The risk of running out of stock is determined by accurate forecasting of customer demand which may not always be possible. If demand is generally predictable, it’s relatively easy to estimate how much on-hand inventory you need to maintain between replenishment cycles (builds).
If demand is more sporadic, safety stock management becomes more of a challenge. If holding costs (see below) are high, it may be preferred to put customer orders in queue and ship orders with a lead time. If holding costs are more reasonable, a larger buffer may be preferred to making customers wait.
A compromise may also be acceptable. For example, keeping a small amount of inventory for small off-the-shelf orders while subjecting larger orders to lead times. Since larger orders are often placed by more sophisticated buyers with their own safety stock policies, this approach can reduce the pain for most customers and still keep holding costs low.
Idle inventory has an associated cost known as the holding cost. In most cases, idle inventory is not appreciating, so the money invested in materials on the shelf is not operating profitably. Therefore, there is a benefit to keeping safety stock as low as possible without doing harm in some other way. Item cost should be a major factor when setting target inventory quantities.
Lead time is the period from the point in time when an order is placed with a vendor and the point in time when the material arrives. Some items have consistently longer lead times than others. Some items have a lot of variability in lead time. If lead times are consistent and your material demand is predictable, you may be able to reduce target inventory quantity. If there is a lot of variability in lead time, it may not be possible to plan ahead accurately. In this case, more safety stock buys a little extra margin to account for the lead time variation.
Supply Chain Simplification
Many commodity items such as electronic resistors are available from multiple sources. This can afford some flexibility in sourcing but at the expense of communicating the temporary deviations to manufacturing. Trying to buy from a single source can simplify your supply chain management, create a more consistent product, a more consistent receiving process, and reduce inventory bins. For inexpensive parts, it might make sense to increase safety stock levels to help simplify purchasing and production.
Production Costs of Intermediary Products
If production comprises multiple stages of intermediary subassemblies, each one likely has different economics involved. Some stages may have relatively stable costs regardless of the production volume while others might require significant setup costs, driving up the price of low-volume production. If this is the case, setting higher target minimums or broader target ranges will allow you to run larger volumes to reduce setup costs.
As an example, consider a locally-sourced gear made with additive manufacturing (3D printing) compared to an injection-molded plastic widget. The production cost of the gear is likely to be relatively consistent from low to high volume. At low volume, however, the injection-molded widget will be dominated by the setup cost. Running large lot sizes of the widget and allowing a broader target range may be appropriate.
We recommend a few simple guidelines to effectively manage your safety stock levels with Aligni.

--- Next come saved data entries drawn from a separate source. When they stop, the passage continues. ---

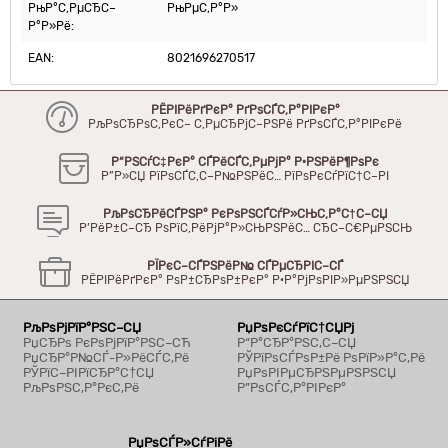
РњР°С‚РµСЂС–
РњРµС‚Р°Р»
Р°Р»Рё:
EAN:
8021696270517
РЁРІРёРґРєР° РґРѕСЃС‚Р°РІРєР°
РљРѕСЂРѕС‚РєС– С‚РµСЂРјС–РЅРё РґРѕСЃС‚Р°РІРєРё
Р“РЅСѓС‡РєР° СЃРёСЃС‚РµРјР° Р·РЅРёР¶РѕРє
Р”Р»СЏ РїРѕСЃС‚С–Р№РЅРёС… РїРѕРєСѓРїС†С–РІ
РљРѕСЂРёСЃРЅР° РєРѕРЅСЃСѓР»СЊС‚Р°С†С–СЏ
Р’РёР±С–СЂ РѕРїС‚РёРјР°Р»СЊРЅРёС… СЂС–С€РµРЅСЊ
РЇРєС–СЃРЅРёР№ СЃРµСЂРІС–СЃ
РЁРІРёРґРєР° РѕР±СЂРѕР±РєР° Р·Р°РјРѕРІР»РµРЅРЅСЏ
РљРѕРјРїР°РЅС–СЏ
РџРѕРєСѓРїС†СЏРј
РџСЂРѕ РєРѕРјРїР°РЅС–СЋ
Р“Р°СЂР°РЅС‚С–СЏ
РџСЂР°Р№СЃ-Р»РёСЃС‚Рё
РЎРїРѕСЃРѕР±Рё РѕРїР»Р°С‚Рё
РЎРїС–РІРїСЂР°С†СЏ
РџРѕРІРµСЂРЅРµРЅРЅСЏ
РљРѕРЅС‚Р°РєС‚Рё
Р”РѕСЃС‚Р°РІРєР°
РџРѕСЃР»СѓРіРё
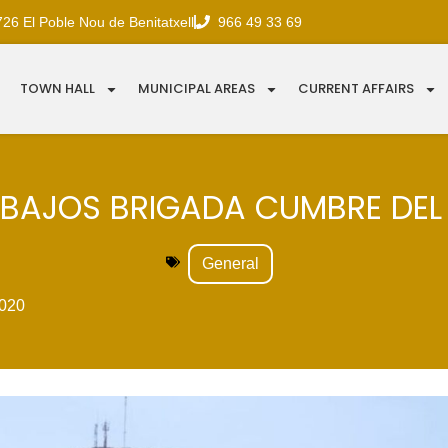
726 El Poble Nou de Benitatxell
966 49 33 69
TOWN HALL
MUNICIPAL AREAS
CURRENT AFFAIRS
BAJOS BRIGADA CUMBRE DEL
General
020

Set Minimum and Maximum Targets
When only a minimum is established, it can be unclear what quantity of an item to purchase when it needs to be replenished. With an established maximum target, buyers can more efficiently aim for the target range. Efficient safety stock ranges strike a balance between order size, order frequency, and the corresponding holding costs.

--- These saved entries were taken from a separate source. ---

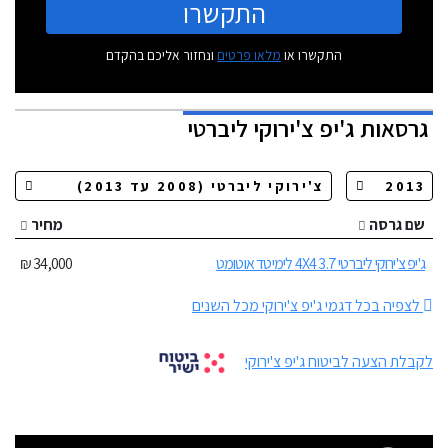
התקשרו
התקשרו או
מלאו פרטים
ונחזור אליכם בהקדם
גרסאות
ג'יפ צ'ירוקי ליברטי
שם גרסה
מחיר
ג'יפ צ'ירוקי ליברטי 3.7 4X4 לימיטד אוטומט
34,000 ₪
לצפיה בכל דגמי ג'יפ צ'ירוקי מכל השנים
לקבלת הצעה לביטוח ג'יפ צ'ירוקי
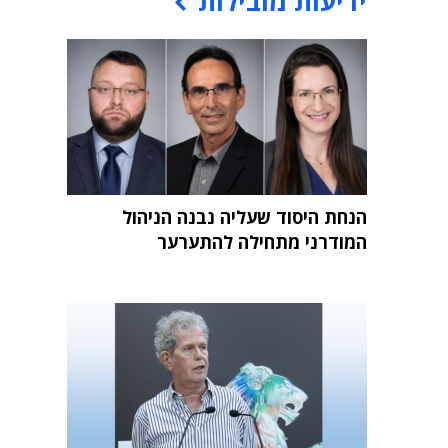
ידיעות מובילות
הנחת היסוד שעליה נבנה הניהול
המודרני מתחילה להתערער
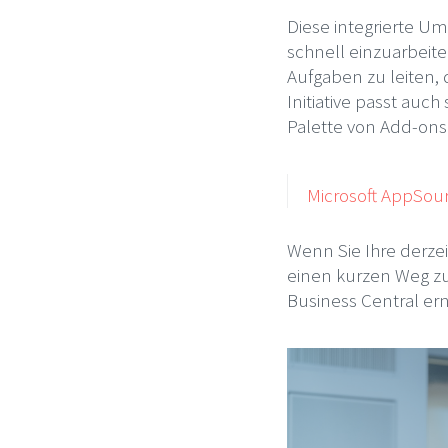
Diese integrierte Um
schnell einzuarbeit
Aufgaben zu leiten, 
Initiative passt auc
Palette von Add-ons
Microsoft AppSou
Wenn Sie Ihre derz
einen kurzen Weg zu
Business Central ern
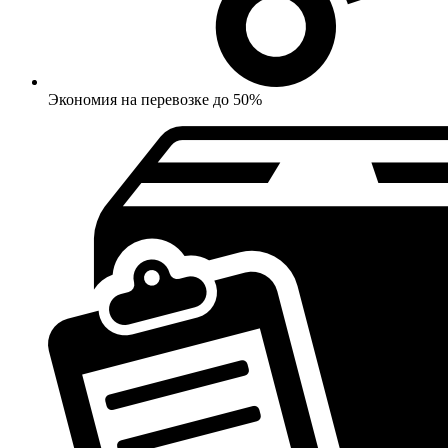
Экономия на перевозке до 50%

Review Targets Periodically
Product sales and demand change over time. Item lead times can change as well. It is important to revisit item safety stock targets regularly to avoid mismatches between target ranges and demand requirements.
Aligni’s safety stock history can help during this review process. You can see how often an item enters and exits the replenishment list. This can help determine if a particular item is being cycled more often than you’d like.
Use the Snooze
Sometimes an item’s target range is adjusted just right when you encounter a temporary lull in demand. The snooze button can hide the item from view for a little while without an unnecessary change in the target range.
The nature of safety stock is that there is not always an immediate need for some items. Use Aligni’s priorities and status indicators to help guide your efforts and organize replenishment activities.